Pero dicha comunicación entre las Cámaras nunca sucedió. Según el informe de Der Spiegel, algunos funcionarios de los rangos más altos de la UEFA “suavizaron” los hallazgos más graves del informe y retuvieron el documento. En cambio, Infantino y Platini se reunieron con los dirigentes del PSG, pero los cataríes no aceptaban negociar con la Cámara de Investigación.

Después de varias reuniones secretas entre Infantino y Jean-Claude Blanc, director general del club, el Paris Saint-Germain decidió reducir los ingresos que le otorgaba la Oficina de Turismo de Catar a cien millones de euros por año, un valor todavía muy distorsionado para el mercado.

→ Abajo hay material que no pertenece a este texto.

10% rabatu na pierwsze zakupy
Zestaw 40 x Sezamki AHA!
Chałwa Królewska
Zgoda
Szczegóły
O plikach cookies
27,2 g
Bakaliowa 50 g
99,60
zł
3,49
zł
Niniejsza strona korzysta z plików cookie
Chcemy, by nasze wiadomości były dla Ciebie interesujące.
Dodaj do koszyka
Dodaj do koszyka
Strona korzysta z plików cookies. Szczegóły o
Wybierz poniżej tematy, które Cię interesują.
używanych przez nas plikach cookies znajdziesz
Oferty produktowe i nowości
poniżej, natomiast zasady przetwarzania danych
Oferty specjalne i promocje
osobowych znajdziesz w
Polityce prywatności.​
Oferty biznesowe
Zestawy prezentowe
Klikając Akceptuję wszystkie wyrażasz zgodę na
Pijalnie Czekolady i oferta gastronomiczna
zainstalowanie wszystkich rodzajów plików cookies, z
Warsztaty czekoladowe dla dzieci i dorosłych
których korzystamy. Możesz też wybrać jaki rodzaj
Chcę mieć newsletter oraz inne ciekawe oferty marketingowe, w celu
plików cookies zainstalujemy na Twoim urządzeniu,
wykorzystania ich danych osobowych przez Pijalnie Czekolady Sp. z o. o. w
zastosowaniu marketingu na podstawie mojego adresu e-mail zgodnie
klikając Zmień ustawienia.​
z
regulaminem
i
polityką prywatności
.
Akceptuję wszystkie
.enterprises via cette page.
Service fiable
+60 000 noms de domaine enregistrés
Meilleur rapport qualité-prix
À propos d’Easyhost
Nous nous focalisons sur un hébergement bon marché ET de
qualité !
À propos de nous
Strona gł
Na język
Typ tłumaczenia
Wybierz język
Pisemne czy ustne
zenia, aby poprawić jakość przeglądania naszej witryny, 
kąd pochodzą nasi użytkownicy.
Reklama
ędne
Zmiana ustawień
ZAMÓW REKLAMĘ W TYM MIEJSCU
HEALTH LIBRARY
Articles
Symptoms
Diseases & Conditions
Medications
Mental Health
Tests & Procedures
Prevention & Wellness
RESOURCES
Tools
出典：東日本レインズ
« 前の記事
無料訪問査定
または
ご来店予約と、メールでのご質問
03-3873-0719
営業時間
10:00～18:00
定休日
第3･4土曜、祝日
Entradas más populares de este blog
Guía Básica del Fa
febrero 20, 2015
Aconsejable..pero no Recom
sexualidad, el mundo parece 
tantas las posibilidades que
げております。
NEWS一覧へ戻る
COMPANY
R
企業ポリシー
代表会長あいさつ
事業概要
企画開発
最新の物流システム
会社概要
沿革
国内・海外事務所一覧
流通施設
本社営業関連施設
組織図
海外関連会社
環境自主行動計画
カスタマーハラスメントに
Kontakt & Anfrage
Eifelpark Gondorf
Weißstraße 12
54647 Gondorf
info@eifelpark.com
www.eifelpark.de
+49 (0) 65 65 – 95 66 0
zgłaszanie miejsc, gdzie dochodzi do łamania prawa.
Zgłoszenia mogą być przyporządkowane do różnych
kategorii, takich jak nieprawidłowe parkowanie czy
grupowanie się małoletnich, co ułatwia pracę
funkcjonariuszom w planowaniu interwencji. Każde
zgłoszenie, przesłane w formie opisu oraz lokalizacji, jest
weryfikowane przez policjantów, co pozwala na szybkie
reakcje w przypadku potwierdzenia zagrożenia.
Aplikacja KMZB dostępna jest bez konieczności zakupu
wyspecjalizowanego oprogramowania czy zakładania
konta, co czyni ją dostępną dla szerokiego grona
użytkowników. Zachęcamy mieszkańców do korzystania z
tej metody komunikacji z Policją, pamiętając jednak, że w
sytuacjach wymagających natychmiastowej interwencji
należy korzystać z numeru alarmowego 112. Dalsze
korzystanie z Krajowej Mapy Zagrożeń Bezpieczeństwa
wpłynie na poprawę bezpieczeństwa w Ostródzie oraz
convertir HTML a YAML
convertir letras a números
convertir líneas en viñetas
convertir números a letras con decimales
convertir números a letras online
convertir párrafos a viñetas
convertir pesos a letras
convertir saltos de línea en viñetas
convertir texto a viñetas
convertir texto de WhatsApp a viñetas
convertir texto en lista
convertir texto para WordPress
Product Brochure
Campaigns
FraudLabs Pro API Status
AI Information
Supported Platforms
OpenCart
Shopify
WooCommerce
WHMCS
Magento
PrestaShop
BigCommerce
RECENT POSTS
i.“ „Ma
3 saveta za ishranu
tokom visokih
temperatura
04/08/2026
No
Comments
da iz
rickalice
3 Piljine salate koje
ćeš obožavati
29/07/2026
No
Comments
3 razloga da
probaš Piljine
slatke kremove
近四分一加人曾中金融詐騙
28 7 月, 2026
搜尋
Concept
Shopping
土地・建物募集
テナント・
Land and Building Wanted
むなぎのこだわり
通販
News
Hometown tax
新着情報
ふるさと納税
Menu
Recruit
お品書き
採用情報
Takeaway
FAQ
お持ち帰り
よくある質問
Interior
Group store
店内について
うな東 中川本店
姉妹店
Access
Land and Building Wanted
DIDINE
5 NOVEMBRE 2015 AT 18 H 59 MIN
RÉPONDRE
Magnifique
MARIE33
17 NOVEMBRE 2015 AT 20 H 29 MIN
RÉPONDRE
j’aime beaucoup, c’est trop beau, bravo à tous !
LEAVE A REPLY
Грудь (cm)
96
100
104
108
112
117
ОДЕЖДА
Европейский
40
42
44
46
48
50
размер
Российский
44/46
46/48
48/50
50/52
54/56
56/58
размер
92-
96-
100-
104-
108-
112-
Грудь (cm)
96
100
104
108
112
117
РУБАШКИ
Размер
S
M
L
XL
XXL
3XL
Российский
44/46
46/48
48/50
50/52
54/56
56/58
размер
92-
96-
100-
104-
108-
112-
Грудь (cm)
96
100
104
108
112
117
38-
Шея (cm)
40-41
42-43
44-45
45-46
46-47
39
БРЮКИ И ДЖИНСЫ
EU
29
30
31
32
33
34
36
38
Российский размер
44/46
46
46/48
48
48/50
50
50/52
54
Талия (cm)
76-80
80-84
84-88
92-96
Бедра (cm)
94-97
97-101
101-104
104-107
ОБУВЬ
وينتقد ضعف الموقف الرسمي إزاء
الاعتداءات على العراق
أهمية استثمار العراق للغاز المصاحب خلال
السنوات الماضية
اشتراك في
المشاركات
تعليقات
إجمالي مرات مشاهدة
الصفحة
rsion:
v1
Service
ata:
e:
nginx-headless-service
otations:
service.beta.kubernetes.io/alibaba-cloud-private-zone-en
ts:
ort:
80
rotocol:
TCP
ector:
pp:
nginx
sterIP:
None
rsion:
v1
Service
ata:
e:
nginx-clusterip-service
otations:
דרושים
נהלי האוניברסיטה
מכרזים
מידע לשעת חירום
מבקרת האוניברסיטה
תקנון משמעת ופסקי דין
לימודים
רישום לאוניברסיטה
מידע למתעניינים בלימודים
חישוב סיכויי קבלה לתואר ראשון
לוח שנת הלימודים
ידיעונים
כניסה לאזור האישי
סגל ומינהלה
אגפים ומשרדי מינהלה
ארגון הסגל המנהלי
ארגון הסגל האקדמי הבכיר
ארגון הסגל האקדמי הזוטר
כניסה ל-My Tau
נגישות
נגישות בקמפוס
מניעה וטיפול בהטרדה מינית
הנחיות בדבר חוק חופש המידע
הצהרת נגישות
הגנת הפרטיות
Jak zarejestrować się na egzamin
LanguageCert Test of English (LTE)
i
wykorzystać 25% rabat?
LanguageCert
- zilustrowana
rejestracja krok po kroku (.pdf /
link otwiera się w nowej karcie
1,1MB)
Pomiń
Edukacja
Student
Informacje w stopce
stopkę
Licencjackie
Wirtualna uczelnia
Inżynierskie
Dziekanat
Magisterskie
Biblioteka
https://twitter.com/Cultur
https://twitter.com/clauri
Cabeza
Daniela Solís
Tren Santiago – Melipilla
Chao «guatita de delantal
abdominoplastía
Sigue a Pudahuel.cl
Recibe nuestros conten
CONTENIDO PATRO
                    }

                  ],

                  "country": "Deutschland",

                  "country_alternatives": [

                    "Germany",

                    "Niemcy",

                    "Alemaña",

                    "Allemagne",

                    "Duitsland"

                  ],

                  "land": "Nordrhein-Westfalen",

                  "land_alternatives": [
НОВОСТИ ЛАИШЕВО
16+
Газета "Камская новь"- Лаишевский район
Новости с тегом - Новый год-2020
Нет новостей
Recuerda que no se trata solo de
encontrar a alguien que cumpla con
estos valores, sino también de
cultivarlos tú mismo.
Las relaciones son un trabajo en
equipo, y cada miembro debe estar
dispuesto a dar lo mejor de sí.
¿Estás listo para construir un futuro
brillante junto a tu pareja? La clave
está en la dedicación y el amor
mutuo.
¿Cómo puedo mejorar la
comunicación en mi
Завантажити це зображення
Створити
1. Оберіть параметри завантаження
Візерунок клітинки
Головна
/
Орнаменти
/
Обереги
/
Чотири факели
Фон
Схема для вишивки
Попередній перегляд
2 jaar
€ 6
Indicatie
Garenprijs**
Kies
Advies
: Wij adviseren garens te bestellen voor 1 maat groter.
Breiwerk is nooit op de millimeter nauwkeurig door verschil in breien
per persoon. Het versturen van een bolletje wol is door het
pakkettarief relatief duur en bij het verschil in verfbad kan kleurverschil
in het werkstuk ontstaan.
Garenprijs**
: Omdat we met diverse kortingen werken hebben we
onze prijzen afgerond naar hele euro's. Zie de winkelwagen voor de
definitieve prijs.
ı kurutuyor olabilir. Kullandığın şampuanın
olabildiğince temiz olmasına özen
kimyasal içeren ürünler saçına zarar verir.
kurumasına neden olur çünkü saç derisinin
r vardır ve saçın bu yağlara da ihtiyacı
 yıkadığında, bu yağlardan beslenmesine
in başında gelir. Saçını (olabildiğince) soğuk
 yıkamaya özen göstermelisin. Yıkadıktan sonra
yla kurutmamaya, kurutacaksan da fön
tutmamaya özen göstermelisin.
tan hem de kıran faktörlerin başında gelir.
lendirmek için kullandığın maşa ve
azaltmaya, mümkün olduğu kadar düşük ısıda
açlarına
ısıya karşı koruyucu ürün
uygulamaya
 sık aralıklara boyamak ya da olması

A cambio, podría adquirir los otros 115 millones anuales que dejaba de recibir, con la firma de contratos con empresas privadas de Catar.


Los “otros ingresos comerciales” del Manchester City

Todo comenzó el 2 de mayo de 2014. En la medianoche de ese día, Infantino avisó al presidente del Manchester City, Khaldoon Al Mubarak, sobre la posibilidad de que su equipo sería suspendido de la UEFA Champions League por infringir el Fair Play Financiero, pero, al mismo tiempo, le ofrecía una salida a este problema y evitar sanciones aún más graves.

El club inglés había perdido 451 millones de euros entre 2009 y 2011, lo que ocasionó un enfrentamiento directo de Infantino con Brian Quinn, el jefe de los investigadores de la Cámara de Investigación, que terminó renunciando por no estar de acuerdo con lo que ocurría.

La auditoría de enero de 2014 de PriceWaterhouseCoopers reveló que el 84 por ciento del apartado “otros ingresos comerciales” era de empresas de Abu Dhabi. Además, el club había ocultado 35 millones de euros en costos a la UEFA y los contratos de patrocinio también estaban significativamente inflados.

Como era de esperarse, el City desmintió que fuera cierto lo que se evidenciaba en ese informe y denunció que hubo irregularidades en el procedimiento. Incluso, amenazó con gastarse todo el dinero fuera necesario para acabar con las reglas del Fair Play Financiero por que las consideraba ilegales.

Sanciones irrisorias

A pesar de haber acumulado un déficit de 218 y 451 millones de euros, el Paris Saint-Germain y el Manchester City solo recibieron una multa por 20 millones de euros cada uno, teniendo la total libertad de seguir recibiendo dinero de gobiernos árabes y disputar el torneo más importante del continente europeo.

Hasta el momento, ambos clubes han negado que esa información filtrada por Football Leakes sea cierta y todavía se espera que Infantino haga una declaración acerca de este tema por su protagonismo en este hecho ilegal.